WASHINGTON, D.C. — The landmark Environmental Justice for All Act, introduced today by House Natural Resources Committee Chairman Raúl M. Grijalva (D-Ariz.) and Congressman Donald McEachin (D-Va.) shows how the nation can transition to a clean-energy future while also investing in frontline communities. The National Wildlife Federation heralded the bill and urged lawmakers to follow its example of authentically engaging communities of color and historically disadvantaged Americans when crafting climate solutions.
“The public health crisis facing communities of color is being caused by the same pollution and polluters driving the global climate crisis. Our communities of color and lower-income communities are literally dying for a breath of fresh air while the planet nears the point of no return on climate. We have to address both crises before it’s too late,” said Mustafa Santiago Ali, the National Wildlife Federation's vice president for environmental justice, climate and community revitalization. “This critical legislation shows how we can address public health and economic problems facing frontline communities while also moving forward with a just and equitable transition from fossil fuels, where no one gets left behind. Together we can help our most vulnerable communities move from surviving to thriving.”
“Environmental injustice anywhere is a threat to environmental progress everywhere. For far too long, the conservation community has failed to stand with communities of color and historically disadvantaged communities facing acute pollution threats. We must do better. The escalating challenges we face demand that the pursuit of environmental justice is fully integrated into our work to restore our majestic natural resources and act on climate.

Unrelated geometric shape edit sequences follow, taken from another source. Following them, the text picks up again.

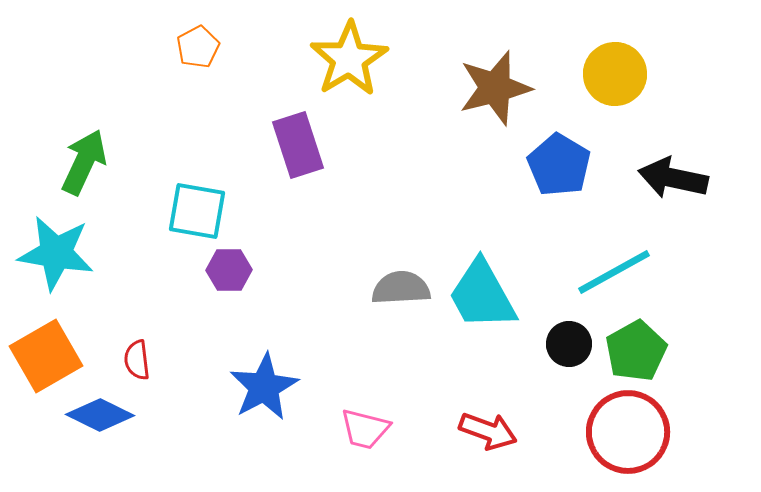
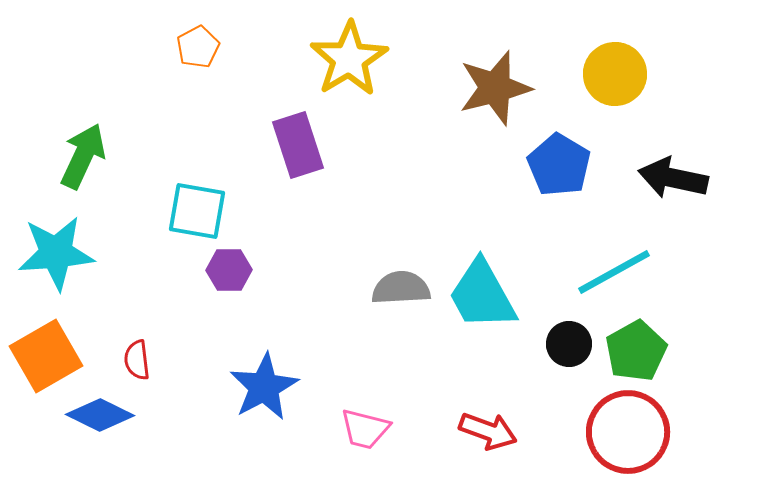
green arrow: moved 1 px left, 6 px up
cyan star: rotated 14 degrees counterclockwise
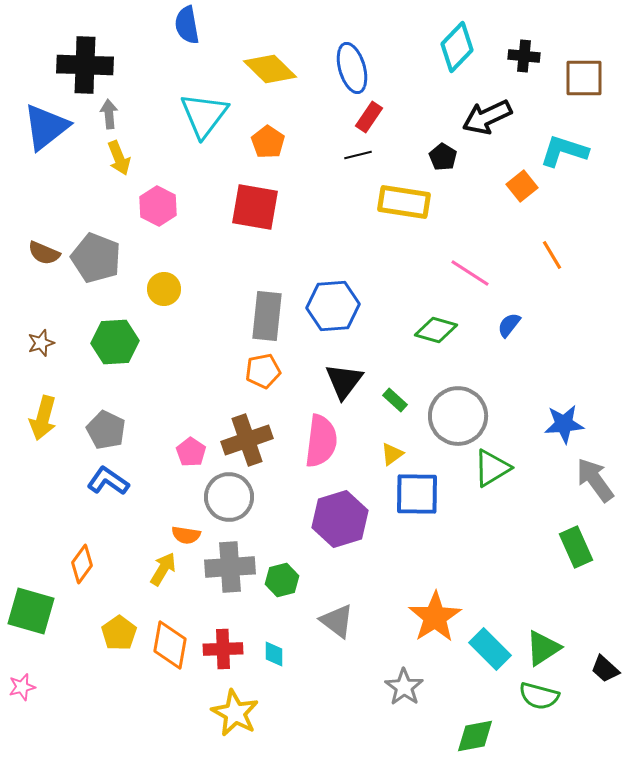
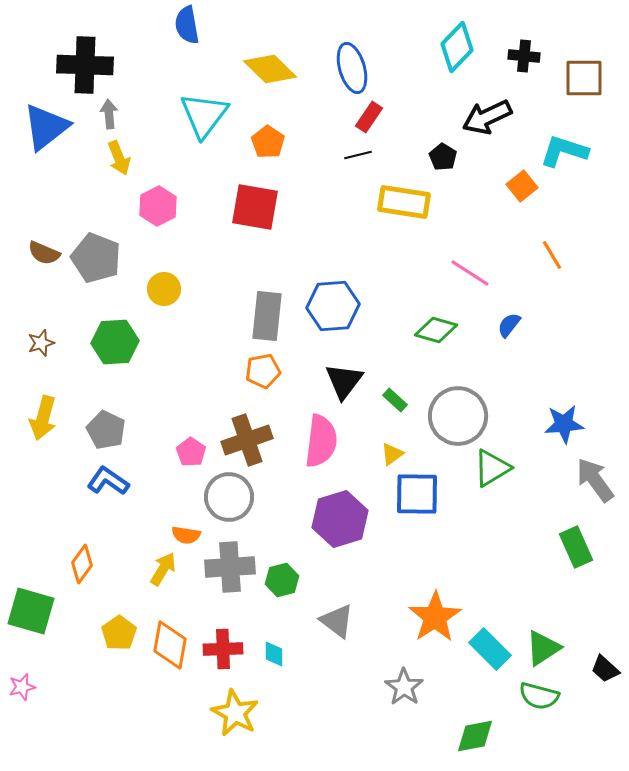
pink hexagon at (158, 206): rotated 6 degrees clockwise
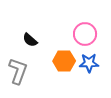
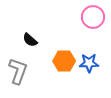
pink circle: moved 8 px right, 17 px up
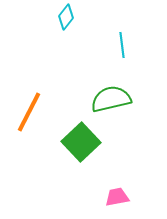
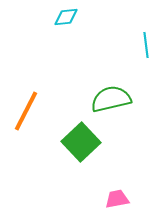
cyan diamond: rotated 45 degrees clockwise
cyan line: moved 24 px right
orange line: moved 3 px left, 1 px up
pink trapezoid: moved 2 px down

This legislation rightly focuses on cleaning up the polluted air, water, and soils that continue to prevent frontline communities from thriving,” said Collin O’Mara, president and CEO of the National Wildlife Federation. “Chairman Grijalva and Congressman McEachin’s Environmental Justice for All Act is a critical first step to establishing environmental justice as a top national priority, as part of our march toward revitalizing communities, improving public health, recovering wildlife, and confronting the climate crisis.”
Ali recently testified before the U.S. House Energy and Commerce Committee on the challenges facing frontline communities and the principles that should guide the transition to a “100 percent clean economy.” O’Mara also has been a leading voice for ensuring climate solutions invest in working-class families and do not treat vulnerable communities as an “afterthought.”